From the six-segment curves, the range, maximum slope, and optimum point were determined for each subject. Maximum slope was taken from the steepest segment in each curve, and the optimum point was estimated as a point on the interpolated curve halfway between minimum and maximum HR or MAP responses. The optimum point is defined by Sagawa (29) as the point of maximum slope, which also is the point at which a given absolute CDP change would result in equal HR or MAP responses in both directions. The present terminology has been adopted to avoid confusion between the terms optimum point (29) (also called operation point or center point) and prevailing point (21) (also called operational point).

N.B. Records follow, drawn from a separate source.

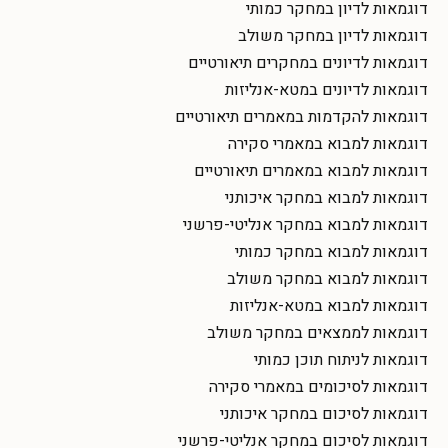
דוגמאות לדיון במחקר כמותי
דוגמאות לדיון במחקר משולב
דוגמאות לדיונים במחקרים תיאורטיים
דוגמאות לדיונים במטא-אנליזות
דוגמאות להקדמות במאמרים תיאורטיים
דוגמאות למבוא במאמרי סקירה
דוגמאות למבוא במאמרים תיאורטיים
דוגמאות למבוא במחקר איכותני
דוגמאות למבוא במחקר אנליטי-פרשני
דוגמאות למבוא במחקר כמותי
דוגמאות למבוא במחקר משולב
דוגמאות למבוא במטא-אנליזות
דוגמאות לממצאים במחקר משולב
דוגמאות לניתוח תוכן כמותי
דוגמאות לסיכומים במאמרי סקירה
דוגמאות לסיכום במחקר איכותני
דוגמאות לסיכום במחקר אנליטי-פרשני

The procedure used to fit logistic functions to individual baroreflex response curves did not result in convergence into unique, best-fit sets of fitting parameters for all subjects and conditions. Thus group mean curve parameters obtained from the interpolated curves were utilized to synthesize logistic curves roughly characterizing carotid-cardiac and carotid-MAP responses for the group. CDP values corresponding to threshold and saturation of the curves were computed as described by Chen and Chang (3).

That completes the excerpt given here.